Par ailleurs, le fait que le recourant n’ait plus de dettes fiscales et qu’il ait commencé pendant la procédure de recours devant la CDAP à rembourser certains créanciers ne suffit manifestement pas à considérer que les conditions d’une naturalisation sont remplies.
c) Au regard de ces éléments, l'autorité intimée n'a pas violé le droit ni abusé de son pouvoir d'appréciation en retenant que le recourant ne remplissait pas la condition de l'intégration réussie en lien avec le critère du respect de la sécurité et de l'ordre publics et en refusant par conséquent de lui octroyer - ainsi qu'à sa fille - la bourgeoisie communale.

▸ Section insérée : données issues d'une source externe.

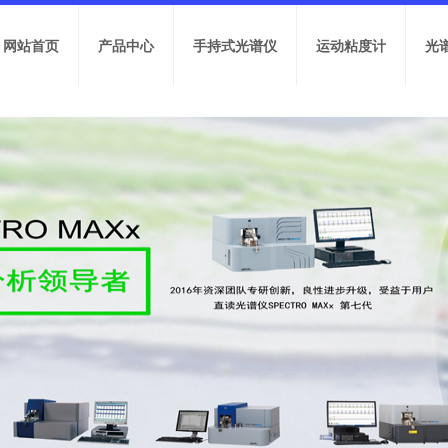
网站首页
产品中心
手持式光谱仪
运动粘度计
光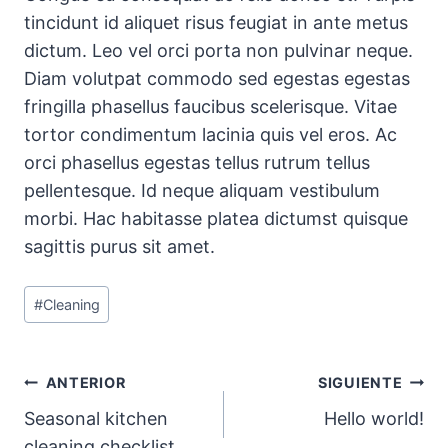
tincidunt id aliquet risus feugiat in ante metus
dictum. Leo vel orci porta non pulvinar neque.
Diam volutpat commodo sed egestas egestas
fringilla phasellus faucibus scelerisque. Vitae
tortor condimentum lacinia quis vel eros. Ac
orci phasellus egestas tellus rutrum tellus
pellentesque. Id neque aliquam vestibulum
morbi. Hac habitasse platea dictumst quisque
sagittis purus sit amet.
Etiquetas
#
Cleaning
de
la
entrada:
Navegación
ANTERIOR
SIGUIENTE
Seasonal kitchen
Hello world!
de
cleaning checklist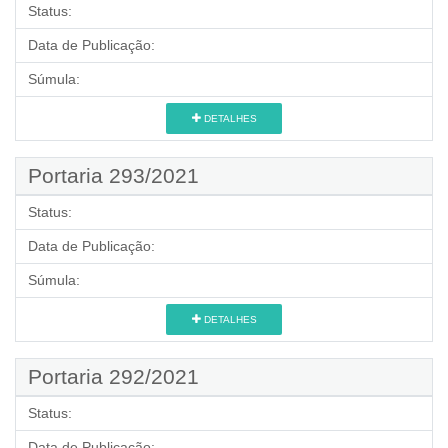
Status:
Data de Publicação:
Súmula:
DETALHES
Portaria 293/2021
Status:
Data de Publicação:
Súmula:
DETALHES
Portaria 292/2021
Status:
Data de Publicação: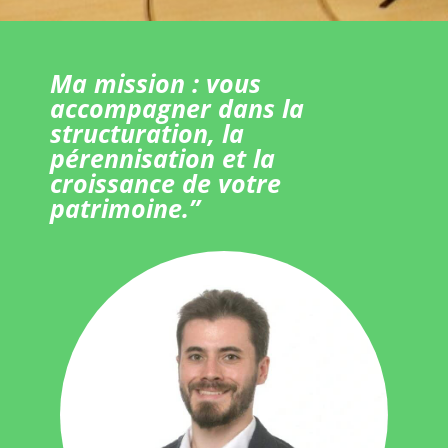
Ma mission : vous
accompagner dans la
structuration, la
pérennisation et la
croissance de votre
patrimoine.”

Il sera loisible à l'intéressé de déposer de nouvelles demandes de naturalisation ordinaire lorsqu'il aura assaini totalement sa situation financière.

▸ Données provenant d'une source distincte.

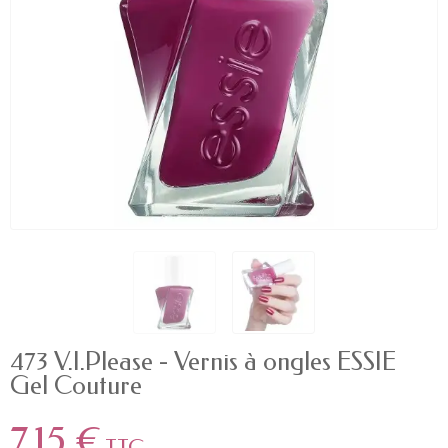
473 V.I.Please - Vernis à ongles ESSIE
Gel Couture
7,15 €
TTC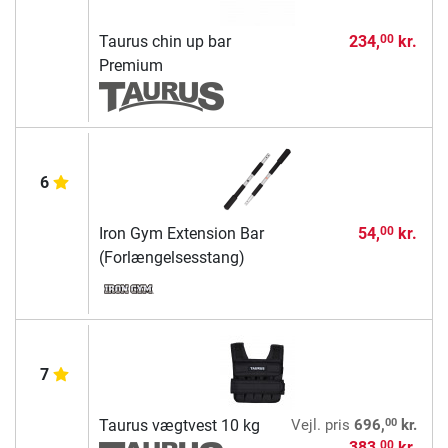
Taurus chin up bar
234,
kr.
00
Premium
6
Iron Gym Extension Bar
54,
kr.
00
(Forlængelsesstang)
7
00
Taurus vægtvest 10 kg
Vejl. pris
696,
kr.
383,
kr.
00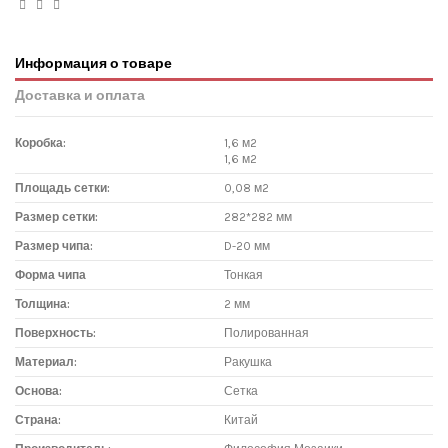
Информация о товаре
Доставка и оплата
Коробка:
1,6 м2
1,6 м2
Площадь сетки:
0,08 м2
Размер сетки:
282*282 мм
Размер чипа:
D-20 мм
Форма чипа
Тонкая
Толщина:
2 мм
Поверхность:
Полированная
Материал:
Ракушка
Основа:
Сетка
Страна:
Китай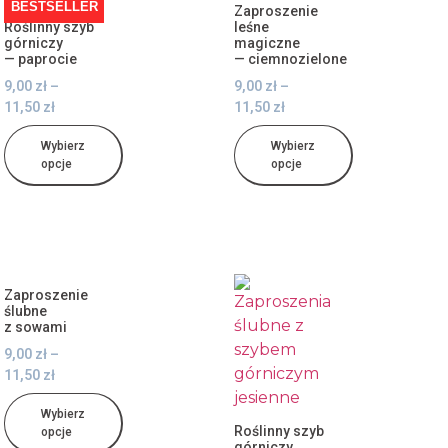
BESTSELLER
Zaproszenie
Roślinny szyb
leśne
górniczy
magiczne
— paprocie
— ciemnozielone
9,00
zł
–
9,00
zł
–
11,50
zł
11,50
zł
Wybierz
Wybierz
opcje
opcje
Zaproszenie
ślubne
z sowami
9,00
zł
–
11,50
zł
Wybierz
Roślinny szyb
opcje
górniczy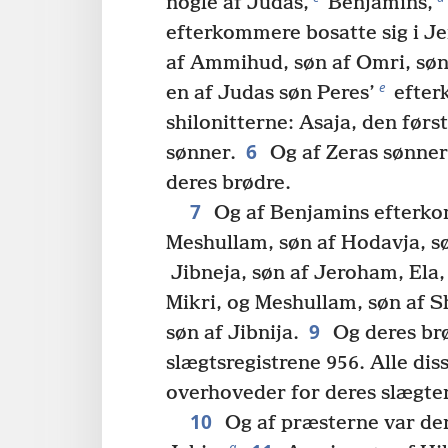
nogle af Judas,
Benjamins,
efterkommere bosatte sig i J
af Ammihud, søn af Omri, søn 
e
en af Judas søn Peres’
efter
shilonitterne: Asaja, den førs
6
sønner.
Og af Zeras sønner
deres brødre.
7
Og af Benjamins efterkom
Meshullam, søn af Hodavja, s
Jibneja, søn af Jeroham, Ela, 
Mikri, og Meshullam, søn af Sh
9
søn af Jibnija.
Og deres brø
slægtsregistrene 956. Alle di
overhoveder for deres slægter
10
Og af præsterne var der
g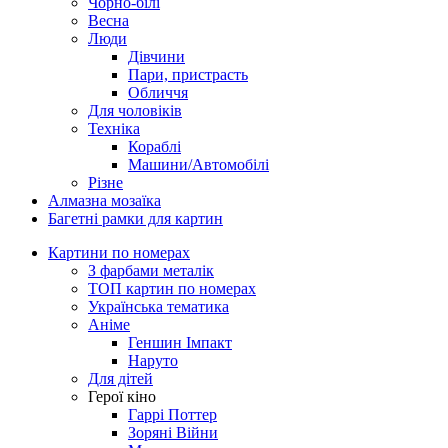
Чорно-білі
Весна
Люди
Дівчини
Пари, пристрасть
Обличчя
Для чоловіків
Техніка
Кораблі
Машини/Автомобілі
Різне
Алмазна мозаїка
Багетні рамки для картин
Картини по номерах
З фарбами металік
ТОП картин по номерах
Українська тематика
Аніме
Геншин Імпакт
Наруто
Для дітей
Герої кіно
Гаррі Поттер
Зоряні Війни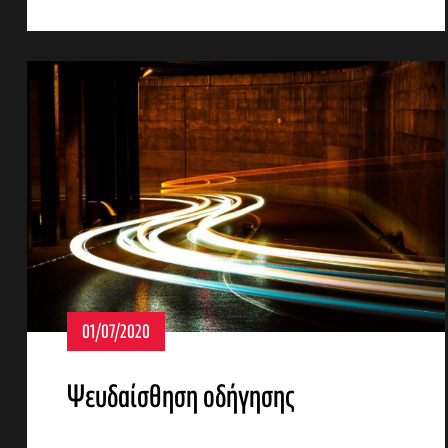
αγών στο
01/07/2020
οσωπικών
Ψευδαίσθηση οδήγησης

5. Les considérants qui précèdent conduisent au rejet du recours et à la confirmation de la décision attaquée.
Il résulte des considérants qui précèdent que le recours doit être rejeté sur la base du dossier sans qu'il soit nécessaire de compléter l'instruction. Il ne sera donc pas donné suite à la demande d'audition du médecin du recourant.
Le recourant, qui succombe, supportera les frais de justice (cf. art. 49 al. 1 LPA-VD). Il n'y a pas lieu d'allouer de dépens (cf. art. 55 al. 1 a contrario LPA-VD).
Par ces motifs
la Cour de droit administratif et public
du Tribunal cantonal
arrête:
I. Le recours est rejeté.
II. La décision de la Municipalité d'Ecublens du 19 décembre 2023 est confirmée.
III. Les frais de justice, par 1'000 (mille) francs, sont mis à la charge du recourant A.________.
IV. Il n'est pas alloué de dépens.
Lausanne, le 30 octobre 2024
Le présent arrêt est communiqué aux participants à la procédure.
Il peut faire l'objet, dans les trente jours suivant sa notification, d'un recours au Tribunal fédéral (Tribunal fédéral suisse, 1000 Lausanne 14). Le recours en matière de droit public s'exerce aux conditions des articles 82 ss de la loi du 17 juin 2005 sur le Tribunal fédéral (LTF - RS 173.110), le recours constitutionnel subsidiaire à celles des articles 113 ss LTF. Le mémoire de recours doit être rédigé dans une langue officielle, indiquer les conclusions, les motifs et les moyens de preuve, et être signé. Les motifs doivent exposer succinctement en quoi l’acte attaqué viole le droit. Les pièces invoquées comme moyens de preuve doivent être jointes au mémoire, pour autant qu’elles soient en mains de la partie; il en va de même de la décision attaquée.